### Work task
Repeat exactly the lines from the start of the records below through the line that contains "unique requirements. We", including both.

* * * * *

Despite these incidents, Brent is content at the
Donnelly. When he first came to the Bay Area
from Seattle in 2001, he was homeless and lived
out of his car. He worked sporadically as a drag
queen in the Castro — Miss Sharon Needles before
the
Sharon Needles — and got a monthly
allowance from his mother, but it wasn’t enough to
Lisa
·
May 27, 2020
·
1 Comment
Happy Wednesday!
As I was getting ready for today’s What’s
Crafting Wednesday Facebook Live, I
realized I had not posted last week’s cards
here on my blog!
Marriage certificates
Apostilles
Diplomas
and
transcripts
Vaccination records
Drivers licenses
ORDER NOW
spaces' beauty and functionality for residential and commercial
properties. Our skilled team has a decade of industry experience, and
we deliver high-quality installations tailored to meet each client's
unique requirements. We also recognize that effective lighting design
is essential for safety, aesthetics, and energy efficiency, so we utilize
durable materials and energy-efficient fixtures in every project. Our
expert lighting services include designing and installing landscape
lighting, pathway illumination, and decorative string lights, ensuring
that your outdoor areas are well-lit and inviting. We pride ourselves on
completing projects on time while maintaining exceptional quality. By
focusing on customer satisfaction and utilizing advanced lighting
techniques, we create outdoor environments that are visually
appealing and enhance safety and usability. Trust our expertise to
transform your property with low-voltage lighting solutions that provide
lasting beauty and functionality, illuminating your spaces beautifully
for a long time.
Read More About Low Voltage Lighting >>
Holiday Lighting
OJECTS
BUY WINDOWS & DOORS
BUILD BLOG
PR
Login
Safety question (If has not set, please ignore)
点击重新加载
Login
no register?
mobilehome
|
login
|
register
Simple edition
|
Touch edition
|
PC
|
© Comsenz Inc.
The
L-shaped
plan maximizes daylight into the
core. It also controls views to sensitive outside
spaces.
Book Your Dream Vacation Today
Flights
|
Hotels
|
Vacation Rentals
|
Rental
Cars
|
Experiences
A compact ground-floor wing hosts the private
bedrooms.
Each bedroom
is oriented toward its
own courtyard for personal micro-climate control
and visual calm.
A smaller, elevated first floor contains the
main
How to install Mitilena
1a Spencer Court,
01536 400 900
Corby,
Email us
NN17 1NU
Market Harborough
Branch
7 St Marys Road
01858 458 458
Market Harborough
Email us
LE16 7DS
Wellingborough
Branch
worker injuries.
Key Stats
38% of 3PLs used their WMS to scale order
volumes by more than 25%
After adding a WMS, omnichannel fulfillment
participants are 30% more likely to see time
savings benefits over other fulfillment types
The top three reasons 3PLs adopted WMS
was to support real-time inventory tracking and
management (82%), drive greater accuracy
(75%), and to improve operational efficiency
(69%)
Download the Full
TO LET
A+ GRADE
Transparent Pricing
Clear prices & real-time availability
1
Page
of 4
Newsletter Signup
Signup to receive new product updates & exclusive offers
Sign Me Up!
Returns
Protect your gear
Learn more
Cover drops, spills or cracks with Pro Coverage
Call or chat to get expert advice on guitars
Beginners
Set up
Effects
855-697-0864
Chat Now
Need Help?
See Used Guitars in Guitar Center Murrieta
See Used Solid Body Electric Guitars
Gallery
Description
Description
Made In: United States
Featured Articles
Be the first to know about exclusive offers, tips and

* * * * *

### Solution to this task
Despite these incidents, Brent is content at the
Donnelly. When he first came to the Bay Area
from Seattle in 2001, he was homeless and lived
out of his car. He worked sporadically as a drag
queen in the Castro — Miss Sharon Needles before
the
Sharon Needles — and got a monthly
allowance from his mother, but it wasn’t enough to
Lisa
·
May 27, 2020
·
1 Comment
Happy Wednesday!
As I was getting ready for today’s What’s
Crafting Wednesday Facebook Live, I
realized I had not posted last week’s cards
here on my blog!
Marriage certificates
Apostilles
Diplomas
and
transcripts
Vaccination records
Drivers licenses
ORDER NOW
spaces' beauty and functionality for residential and commercial
properties. Our skilled team has a decade of industry experience, and
we deliver high-quality installations tailored to meet each client's
unique requirements. We also recognize that effective lighting design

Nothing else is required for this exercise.